La resolución no está firme porque la fiscal Lucila Araoz presentó una apelación
ante la Cámara Penal en disconformidad con ese planteo al considerar el accionar de Barón como
actitud "dolosa". El auto de procesamiento es un fallo preliminar que implica que existen elementos
de prueba suficientes para imputarle un delito a una persona. Si esa resolución quedara firme
entonces se iniciará el juicio penal propiamente dicho en el cual el acusado puede ser condenado o
absuelto.
Acción desesperada. El suceso que se investiga en los tribunales provinciales
ocurrió el 17 de enero pasado. Miguel Angel Barón, de 18 años y hasta ese momento sin entradas
registradas en comisarías, se encontraba en la puerta de su casa situada a escasos metros del
famoso tanque de agua de Grandoli y Quintana. Era cerca de la una de la mañana cuando un vecino le
avisó a la novia de Miguel que había una persona sospechosa que trataba de ingresar al taller de su
padre, en Güiraldes 380 bis. La chica fue a verlo de inmediato y le contó lo que sucedía. "Me
desesperé", contaría el joven cuando le tomaron declaración indagatoria. El motivo de la angustia
estaba motivada con la presencia del padrino del muchacho en el lugar del hecho. El hombre vivía en
una pieza que está en la parte trasera del taller y Barón temía que quedara a merced de
delincuentes.
Entonces fue a buscar una escopeta que su padre había heredado hacía unos años y
salió raudamente hacia el galpón. Barón trepó por el muro y una vez adentro del galpón se encontró
con Alberto Flores, quien tenía "una barreta o un fierro". El intruso era un vecino del barrio
apodado Beto, quien había salido poco antes de la cárcel de Piñero. Según la versión que contó el
muchacho ahora procesado por homicidio, el ladrón lo atacó primero y así comenzaron a forcejar
hasta que Barón apretó el gatillo. La perdigonada dejó herido de muerte a Beto, quien llegó a
pedirle a Barón que lo deje ir. El joven volvió a saltar la pared y desde la calle abrió el candado
para que Flores se fuera. "Nunca tuve intenciones de matar, ni siquiera lo vi herido porque se fue
corriendo. Me dí cuenta cuando cayó al piso en Cepeda y Quintana", dijo el acusado ante el
juez.
Flores estuvo varios minutos tirado en la calle, los necesarios como para que
sus familiares, que viven a pocos metros de la casa de Barón se enteraran de lo que había ocurrido.

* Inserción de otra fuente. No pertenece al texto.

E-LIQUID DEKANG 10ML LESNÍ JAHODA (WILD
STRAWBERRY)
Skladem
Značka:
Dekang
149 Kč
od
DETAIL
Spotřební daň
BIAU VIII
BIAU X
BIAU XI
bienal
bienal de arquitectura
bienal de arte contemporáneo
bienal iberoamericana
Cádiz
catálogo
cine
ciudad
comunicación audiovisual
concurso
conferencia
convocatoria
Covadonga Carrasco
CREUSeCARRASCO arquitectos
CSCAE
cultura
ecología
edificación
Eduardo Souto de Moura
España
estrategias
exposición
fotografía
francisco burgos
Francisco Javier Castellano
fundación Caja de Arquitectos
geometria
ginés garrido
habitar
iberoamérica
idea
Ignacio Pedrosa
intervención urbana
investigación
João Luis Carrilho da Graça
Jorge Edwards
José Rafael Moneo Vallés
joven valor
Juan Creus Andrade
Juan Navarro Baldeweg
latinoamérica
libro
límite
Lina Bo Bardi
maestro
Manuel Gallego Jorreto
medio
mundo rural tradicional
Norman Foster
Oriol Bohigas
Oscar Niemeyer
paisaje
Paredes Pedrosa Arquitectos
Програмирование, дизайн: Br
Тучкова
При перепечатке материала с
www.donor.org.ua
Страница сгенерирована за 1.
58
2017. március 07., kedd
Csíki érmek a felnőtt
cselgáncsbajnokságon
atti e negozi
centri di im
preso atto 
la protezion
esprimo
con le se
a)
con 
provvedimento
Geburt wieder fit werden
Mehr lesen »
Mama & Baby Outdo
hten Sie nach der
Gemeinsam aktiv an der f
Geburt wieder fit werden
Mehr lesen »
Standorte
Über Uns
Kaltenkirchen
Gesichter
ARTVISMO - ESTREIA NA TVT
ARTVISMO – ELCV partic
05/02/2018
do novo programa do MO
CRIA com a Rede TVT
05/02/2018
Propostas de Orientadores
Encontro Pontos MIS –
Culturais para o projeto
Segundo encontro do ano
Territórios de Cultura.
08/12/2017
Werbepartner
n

Los testigos del lugar contaron que hubo una situación de mucha tensión en torno del acusado, por
lo que sus allegados y amigos decidieron sacarlo de allí y llevarlo a una casa quinta de Arroyo
Seco, donde permaneció unas horas hasta que la policía acompañada de sus padres lo fue a buscar. En
su dictamen, el juez Vienna entendió que la versión del chico era creíble, pero reforzó su opinión
con los resultados de pericias de planimetría, balística y la autopsia al cadáver de Flores y con
los croquis que se hicieron del lugar del hecho.